Data under study section start

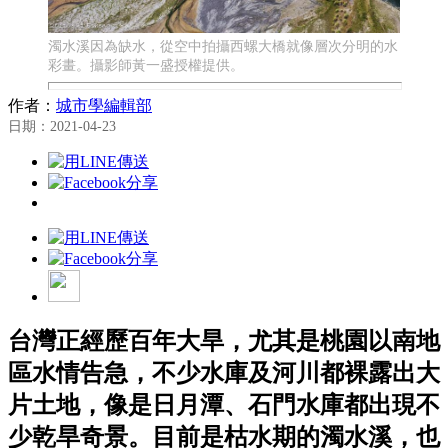
濁水溪因為缺水，從空中拍攝西螺大橋就像層次分明的水
彩畫。攝影師黃一盛授權提供。
作者：
城市學編輯部
日期：2021-04-23
台灣正經歷百年大旱，尤其是桃園以南地
區水情告急，不少水庫及河川都裸露出大
片土地，像是日月潭、石門水庫都出現不
少乾旱奇景。目前是枯水期的濁水溪，也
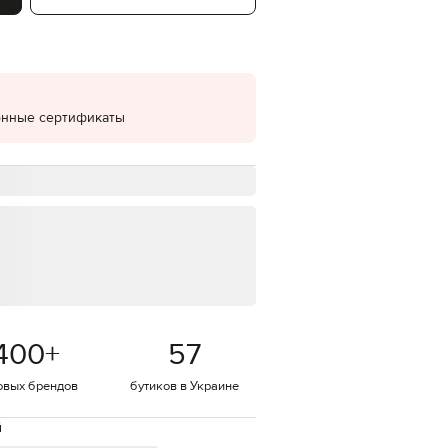
EUR
Denmark
€
EUR
Estonia
€
онные сертификаты
EUR
Finland
€
EUR
France
€
EUR
Germany
€
EUR
Greece
400
+
57
€
EUR
овых брендов
бутиков в Украине
Hungary
€
й
EUR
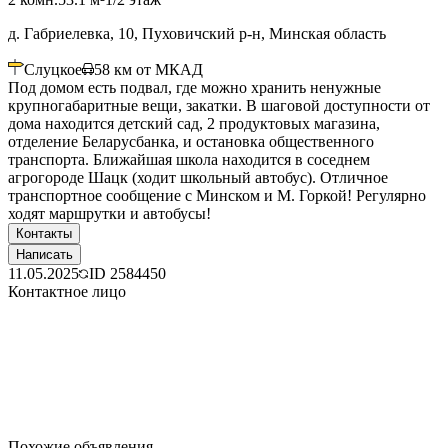
д. Габриелевка, 10, Пуховичский р-н, Минская область
Слуцкое
58
км от МКАД
Под домом есть подвал, где можно хранить ненужные
крупногабаритные вещи, закатки. В шаговой доступности от
дома находится детский сад, 2 продуктовых магазина,
отделение Беларусбанка, и остановка общественного
транспорта. Ближайшая школа находится в соседнем
агрогороде Шацк (ходит школьный автобус). Отличное
транспортное сообщение с Минском и М. Горкой! Регулярно
ходят маршрутки и автобусы!
Контакты
Написать
11.05.2025
ID
2584450
Контактное лицо
Похожие объявления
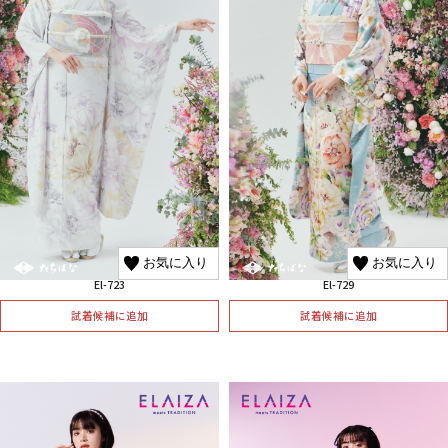
お気に入り
お気に入り
El-723
El-729
試着候補に追加
試着候補に追加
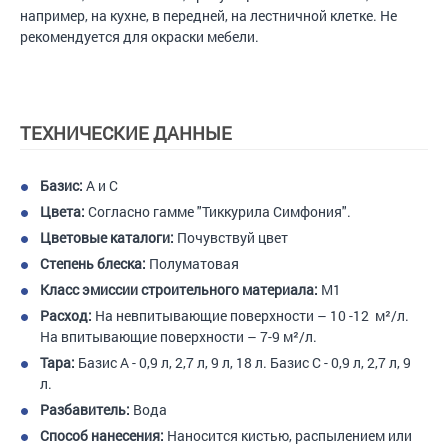
например, на кухне, в передней, на лестничной клетке. Не
рекомендуется для окраски мебели.
ТЕХНИЧЕСКИЕ ДАННЫЕ
Базис:
A и C
Цвета:
Согласно гамме "Тиккурила Симфония".
Цветовые каталоги:
Почувствуй цвет
Степень блеска:
Полуматовая
Класс эмиссии строительного материала:
M1
Расход:
На невпитывающие поверхности – 10 -12 м²/л.
На впитывающие поверхности – 7-9 м²/л.
Тара:
Базис А - 0,9 л, 2,7 л, 9 л, 18 л. Базис С - 0,9 л, 2,7 л, 9
л.
Разбавитель:
Вода
Способ нанесения:
Наносится кистью, распылением или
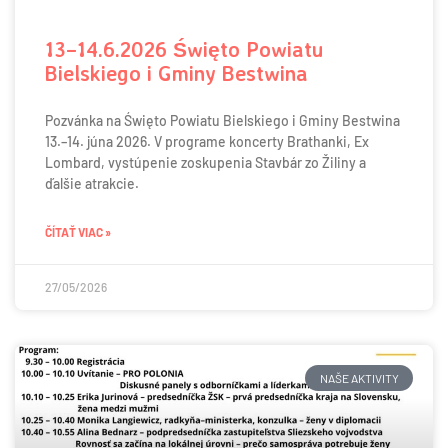
13–14.6.2026 Święto Powiatu
Bielskiego i Gminy Bestwina
Pozvánka na Święto Powiatu Bielskiego i Gminy Bestwina
13.–14. júna 2026. V programe koncerty Brathanki, Ex
Lombard, vystúpenie zoskupenia Stavbár zo Žiliny a
ďalšie atrakcie.
ČÍTAŤ VIAC »
27/05/2026
NAŠE AKTIVITY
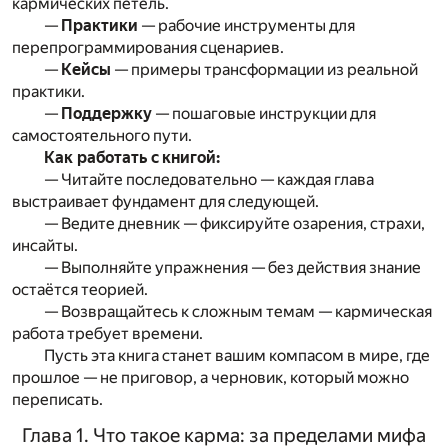
кармических петель.
—
Практики
— рабочие инструменты для
перепрограммирования сценариев.
—
Кейсы
— примеры трансформации из реальной
практики.
—
Поддержку
— пошаговые инструкции для
самостоятельного пути.
Как работать с книгой:
— Читайте последовательно — каждая глава
выстраивает фундамент для следующей.
— Ведите дневник — фиксируйте озарения, страхи,
инсайты.
— Выполняйте упражнения — без действия знание
остаётся теорией.
— Возвращайтесь к сложным темам — кармическая
работа требует времени.
Пусть эта книга станет вашим компасом в мире, где
прошлое — не приговор, а черновик, который можно
переписать.
Глава 1. Что такое карма: за пределами мифа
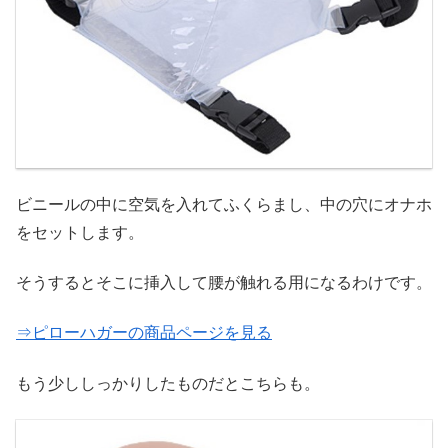
ビニールの中に空気を入れてふくらまし、中の穴にオナホ
をセットします。
そうするとそこに挿入して腰が触れる用になるわけです。
⇒ピローハガーの商品ページを見る
もう少ししっかりしたものだとこちらも。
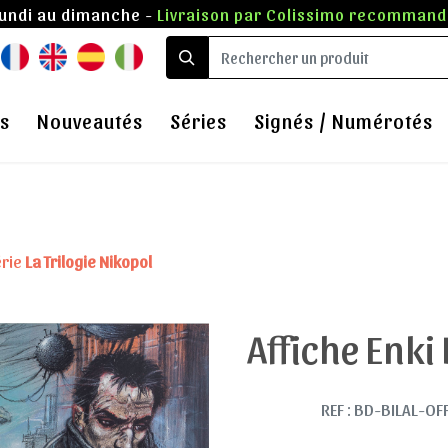
lundi au dimanche -
Livraison par Colissimo recommandé
s
Nouveautés
Séries
Signés / Numérotés
érie
La Trilogie Nikopol
Affiche Enki 
REF : BD-BILAL-OF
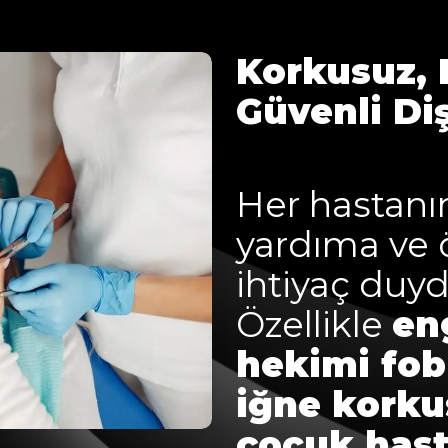
Korkusuz, 
Güvenli Di
Her hastanı
yardıma ve 
ihtiyaç duyd
Özellikle
eng
hekimi fobi
iğne korku
çocuk hast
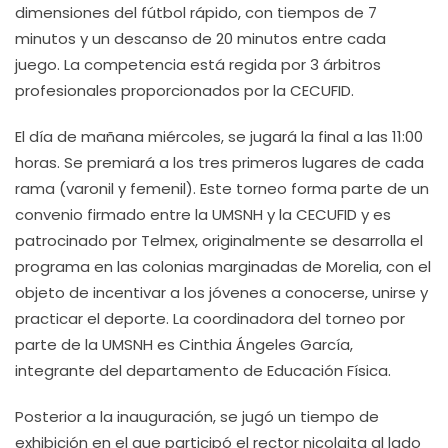
dimensiones del fútbol rápido, con tiempos de 7
minutos y un descanso de 20 minutos entre cada
juego. La competencia está regida por 3 árbitros
profesionales proporcionados por la CECUFID.
El día de mañana miércoles, se jugará la final a las 11:00
horas. Se premiará a los tres primeros lugares de cada
rama (varonil y femenil). Este torneo forma parte de un
convenio firmado entre la UMSNH y la CECUFID y es
patrocinado por Telmex, originalmente se desarrolla el
programa en las colonias marginadas de Morelia, con el
objeto de incentivar a los jóvenes a conocerse, unirse y
practicar el deporte. La coordinadora del torneo por
parte de la UMSNH es Cinthia Ángeles García,
integrante del departamento de Educación Física.
Posterior a la inauguración, se jugó un tiempo de
exhibición en el que participó el rector nicolaita al lado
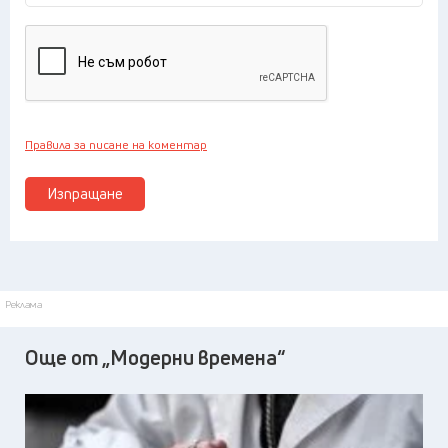
Правила за писане на коментар
Изпращане
Реклама
Още от „Модерни времена“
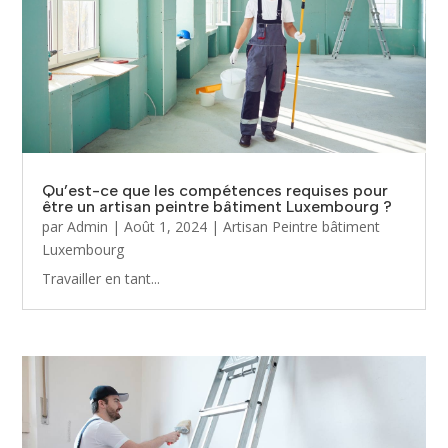
Qu’est-ce que les compétences requises pour
être un artisan peintre bâtiment Luxembourg ?
par
Admin
|
Août 1, 2024
|
Artisan Peintre bâtiment
Luxembourg
Travailler en tant...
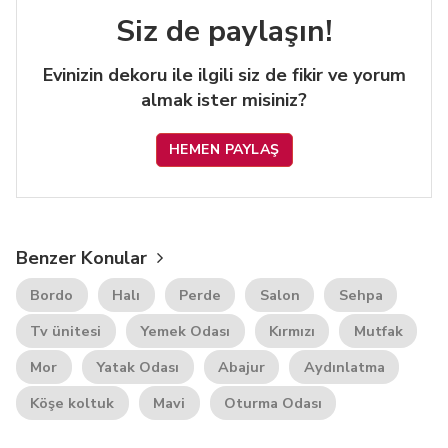
Siz de paylaşın!
Evinizin dekoru ile ilgili siz de fikir ve yorum
almak ister misiniz?
HEMEN PAYLAŞ
Benzer Konular
Bordo
Halı
Perde
Salon
Sehpa
Tv ünitesi
Yemek Odası
Kırmızı
Mutfak
Mor
Yatak Odası
Abajur
Aydınlatma
Köşe koltuk
Mavi
Oturma Odası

Data under study section end

▸ **Aim of the task**: Whenever images occur above, omit them and retype each line exactly as it stands.

▸ **Output of the task**:
濁水溪因為缺水，從空中拍攝西螺大橋就像層次分明的水
彩畫。攝影師黃一盛授權提供。
作者：
城市學編輯部
日期：2021-04-23
台灣正經歷百年大旱，尤其是桃園以南地
區水情告急，不少水庫及河川都裸露出大
片土地，像是日月潭、石門水庫都出現不
少乾旱奇景。目前是枯水期的濁水溪，也
EUR
Denmark
€
EUR
Estonia
€
онные сертификаты
EUR
Finland
€
EUR
France
€
EUR
Germany
€
EUR
Greece
400
+
57
€
EUR
овых брендов
бутиков в Украине
Hungary
€
й
EUR
д. Габриелевка, 10, Пуховичский р-н, Минская область
Слуцкое
58
км от МКАД
Под домом есть подвал, где можно хранить ненужные
крупногабаритные вещи, закатки. В шаговой доступности от
дома находится детский сад, 2 продуктовых магазина,
отделение Беларусбанка, и остановка общественного
транспорта. Ближайшая школа находится в соседнем
агрогороде Шацк (ходит школьный автобус). Отличное
транспортное сообщение с Минском и М. Горкой! Регулярно
ходят маршрутки и автобусы!
Контакты
Написать
11.05.2025
ID
2584450
Контактное лицо
Похожие объявления
お気に入り
お気に入り
El-723
El-729
試着候補に追加
試着候補に追加
например, на кухне, в передней, на лестничной клетке. Не
рекомендуется для окраски мебели.
ТЕХНИЧЕСКИЕ ДАННЫЕ
Базис:
A и C
Цвета:
Согласно гамме "Тиккурила Симфония".
Цветовые каталоги:
Почувствуй цвет
Степень блеска:
Полуматовая
Класс эмиссии строительного материала:
M1
Расход:
На невпитывающие поверхности – 10 -12 м²/л.
На впитывающие поверхности – 7-9 м²/л.
Тара:
Базис А - 0,9 л, 2,7 л, 9 л, 18 л. Базис С - 0,9 л, 2,7 л, 9
л.
Разбавитель:
Вода
Способ нанесения:
Наносится кистью, распылением или
13–14.6.2026 Święto Powiatu
Bielskiego i Gminy Bestwina
Pozvánka na Święto Powiatu Bielskiego i Gminy Bestwina
13.–14. júna 2026. V programe koncerty Brathanki, Ex
Lombard, vystúpenie zoskupenia Stavbár zo Žiliny a
ďalšie atrakcie.
ČÍTAŤ VIAC »
27/05/2026
NAŠE AKTIVITY
кармических петель.
—
Практики
— рабочие инструменты для
перепрограммирования сценариев.
—
Кейсы
— примеры трансформации из реальной
практики.
—
Поддержку
— пошаговые инструкции для
самостоятельного пути.
Как работать с книгой:
— Читайте последовательно — каждая глава
выстраивает фундамент для следующей.
— Ведите дневник — фиксируйте озарения, страхи,
инсайты.
— Выполняйте упражнения — без действия знание
остаётся теорией.
— Возвращайтесь к сложным темам — кармическая
работа требует времени.
Пусть эта книга станет вашим компасом в мире, где
прошлое — не приговор, а черновик, который можно
переписать.
Глава 1. Что такое карма: за пределами мифа
ビニールの中に空気を入れてふくらまし、中の穴にオナホ
をセットします。
そうするとそこに挿入して腰が触れる用になるわけです。
⇒ピローハガーの商品ページを見る
もう少ししっかりしたものだとこちらも。
lundi au dimanche -
Livraison par Colissimo recommandé
s
Nouveautés
Séries
Signés / Numérotés
érie
La Trilogie Nikopol
Affiche Enki 
REF : BD-BILAL-OF
Korkusuz, 
Güvenli Di
Her hastanı
yardıma ve 
ihtiyaç duyd
Özellikle
eng
hekimi fobi
iğne korku
çocuk hast
dimensiones del fútbol rápido, con tiempos de 7
minutos y un descanso de 20 minutos entre cada
juego. La competencia está regida por 3 árbitros
profesionales proporcionados por la CECUFID.
El día de mañana miércoles, se jugará la final a las 11:00
horas. Se premiará a los tres primeros lugares de cada
rama (varonil y femenil). Este torneo forma parte de un
convenio firmado entre la UMSNH y la CECUFID y es
patrocinado por Telmex, originalmente se desarrolla el
programa en las colonias marginadas de Morelia, con el
objeto de incentivar a los jóvenes a conocerse, unirse y
practicar el deporte. La coordinadora del torneo por
parte de la UMSNH es Cinthia Ángeles García,
integrante del departamento de Educación Física.
Posterior a la inauguración, se jugó un tiempo de
exhibición en el que participó el rector nicolaita al lado
Правила за писане на коментар
Изпращане
Реклама
Още от „Модерни времена“
Qu’est-ce que les compétences requises pour
être un artisan peintre bâtiment Luxembourg ?
par
Admin
|
Août 1, 2024
|
Artisan Peintre bâtiment
Luxembourg
Travailler en tant...
Siz de paylaşın!
Evinizin dekoru ile ilgili siz de fikir ve yorum
almak ister misiniz?
HEMEN PAYLAŞ
Benzer Konular
Bordo
Halı
Perde
Salon
Sehpa
Tv ünitesi
Yemek Odası
Kırmızı
Mutfak
Mor
Yatak Odası
Abajur
Aydınlatma
Köşe koltuk
Mavi
Oturma Odası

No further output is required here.